Note that you should be able to run the script over and over because of the first thing the script does is delete all the existing questions and choices.

Once your script runs, you should verify that the questions and choices made it into your database using either your /polls application or the /admin feature of your django application.

Possible Errors

If you get an error message about No module named django_extensions you forgot to type workon django42 to activate your virtual environment:

$ python manage.py check
Traceback (most recent call last):
  File "/home/drchuck/django_projects/mysite/manage.py", line 21, in <module>
    main()

        ... blah blah blah traceback messages ....

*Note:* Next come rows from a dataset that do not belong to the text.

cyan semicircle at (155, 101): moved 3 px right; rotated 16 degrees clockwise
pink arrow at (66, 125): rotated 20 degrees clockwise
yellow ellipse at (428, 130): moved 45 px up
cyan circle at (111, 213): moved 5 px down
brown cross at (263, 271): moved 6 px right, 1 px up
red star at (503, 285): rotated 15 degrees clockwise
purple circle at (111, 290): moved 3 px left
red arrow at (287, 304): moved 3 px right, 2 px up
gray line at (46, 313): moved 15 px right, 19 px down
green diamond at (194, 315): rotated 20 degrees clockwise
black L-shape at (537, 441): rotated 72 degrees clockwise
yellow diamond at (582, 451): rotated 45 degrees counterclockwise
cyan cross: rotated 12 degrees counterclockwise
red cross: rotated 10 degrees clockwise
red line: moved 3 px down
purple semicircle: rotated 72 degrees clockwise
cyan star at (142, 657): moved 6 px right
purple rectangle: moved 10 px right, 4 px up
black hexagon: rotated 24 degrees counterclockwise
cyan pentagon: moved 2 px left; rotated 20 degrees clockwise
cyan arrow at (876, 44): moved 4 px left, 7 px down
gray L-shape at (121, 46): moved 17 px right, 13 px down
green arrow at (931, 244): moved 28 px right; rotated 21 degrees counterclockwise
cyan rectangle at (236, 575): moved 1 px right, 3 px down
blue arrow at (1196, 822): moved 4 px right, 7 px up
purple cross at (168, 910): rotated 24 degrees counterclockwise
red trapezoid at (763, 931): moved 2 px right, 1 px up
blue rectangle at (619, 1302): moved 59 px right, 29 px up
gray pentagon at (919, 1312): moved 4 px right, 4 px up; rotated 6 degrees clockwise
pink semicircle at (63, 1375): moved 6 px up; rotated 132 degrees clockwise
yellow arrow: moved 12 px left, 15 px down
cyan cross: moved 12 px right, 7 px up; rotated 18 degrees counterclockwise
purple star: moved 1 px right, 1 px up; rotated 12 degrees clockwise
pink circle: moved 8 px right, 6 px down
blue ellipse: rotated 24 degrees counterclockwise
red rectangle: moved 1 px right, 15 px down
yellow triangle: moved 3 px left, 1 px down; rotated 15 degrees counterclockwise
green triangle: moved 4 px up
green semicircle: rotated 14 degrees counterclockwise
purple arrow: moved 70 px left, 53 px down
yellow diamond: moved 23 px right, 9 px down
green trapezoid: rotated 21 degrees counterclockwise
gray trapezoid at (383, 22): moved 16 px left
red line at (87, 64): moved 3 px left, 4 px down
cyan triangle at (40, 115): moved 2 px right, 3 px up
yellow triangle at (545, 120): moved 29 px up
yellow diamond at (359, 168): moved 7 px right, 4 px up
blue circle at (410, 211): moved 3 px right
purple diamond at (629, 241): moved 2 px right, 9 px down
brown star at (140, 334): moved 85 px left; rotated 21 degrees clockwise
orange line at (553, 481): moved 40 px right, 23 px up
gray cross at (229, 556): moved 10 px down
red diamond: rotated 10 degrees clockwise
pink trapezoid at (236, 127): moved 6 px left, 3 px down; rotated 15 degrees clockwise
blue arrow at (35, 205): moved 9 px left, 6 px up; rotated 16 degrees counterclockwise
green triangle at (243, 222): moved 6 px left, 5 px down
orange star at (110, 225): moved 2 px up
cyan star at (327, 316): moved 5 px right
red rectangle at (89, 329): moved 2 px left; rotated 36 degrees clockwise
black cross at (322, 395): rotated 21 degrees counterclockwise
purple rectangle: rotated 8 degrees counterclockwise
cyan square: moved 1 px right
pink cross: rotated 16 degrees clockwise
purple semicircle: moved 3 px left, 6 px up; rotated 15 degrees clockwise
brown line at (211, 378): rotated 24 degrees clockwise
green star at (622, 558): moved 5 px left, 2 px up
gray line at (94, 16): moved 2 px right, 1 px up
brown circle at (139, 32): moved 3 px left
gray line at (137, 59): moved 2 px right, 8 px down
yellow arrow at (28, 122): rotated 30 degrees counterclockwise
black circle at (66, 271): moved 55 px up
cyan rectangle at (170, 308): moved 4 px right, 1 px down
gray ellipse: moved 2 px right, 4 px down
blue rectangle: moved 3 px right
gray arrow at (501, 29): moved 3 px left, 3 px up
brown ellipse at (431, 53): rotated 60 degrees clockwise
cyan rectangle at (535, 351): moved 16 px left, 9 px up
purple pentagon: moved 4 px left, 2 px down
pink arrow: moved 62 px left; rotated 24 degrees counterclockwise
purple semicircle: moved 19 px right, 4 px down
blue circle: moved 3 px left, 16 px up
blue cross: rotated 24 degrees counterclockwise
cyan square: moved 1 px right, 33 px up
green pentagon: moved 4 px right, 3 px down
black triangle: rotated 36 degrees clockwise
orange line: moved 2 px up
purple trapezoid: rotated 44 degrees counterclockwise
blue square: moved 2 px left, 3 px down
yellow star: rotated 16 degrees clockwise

  File "<frozen importlib._bootstrap>", line 984, in _find_and_load_unlocked
ModuleNotFoundError: No module named 'django_extensions'

$ workon django42
(django42) $ python manage.py check
System check identified no issues (0 silenced).

Checking Your Data By Hand

You can also hand-check your data by running a few queries on your data before turning it in to make sure the data makes it into the right tables:

$ sqlite3 db.sqlite3
SQLite version 3.24.0 2018-06-04 14:10:15
Enter ".help" for usage hints.

sqlite> SELECT COUNT(*) FROM polls_question;
26
sqlite> SELECT COUNT(*) FROM polls_choice;
104
sqlite> SELECT COUNT(*) FROM polls_question WHERE question_text LIKE '%what%';
15
sqlite> SELECT COUNT(*) FROM polls_question JOIN polls_choice ON polls_question.id = polls_choice.question_id
   WHERE polls_question.question_text = 'What is your quest';
3
sqlite> .quit
$

Upload to the Autograder

When the data passes your manual tests, you can download db.sqlite3 from PythonAnywhere and then upload it to the autograder.

An image pointing to the download icon on the Files tab on PythonAnywhere

Resetting Your Database

If the autograder complains that your file is somehow too big, or you have been changing your models.py and your makemigrations is asking you how to convert existing columns, or you just want to start with a fresh database, you can run the following commands.

$ cd ~/django_projects/mysite
$ rm db.sqlite3
$ rm */migrations/0*
$ python manage.py makemigrations
$ python manage.py migrate
$ python manage.py runscript polls_load

Make sure you run these commands in the correct folder (i.e. ~/django_projects/mysite). You can run this process in any Django project but your database is completely reset (i.e. admin and login accounts are deleted as well). This also completely rebuilds your migrations from your latest models.py file(s).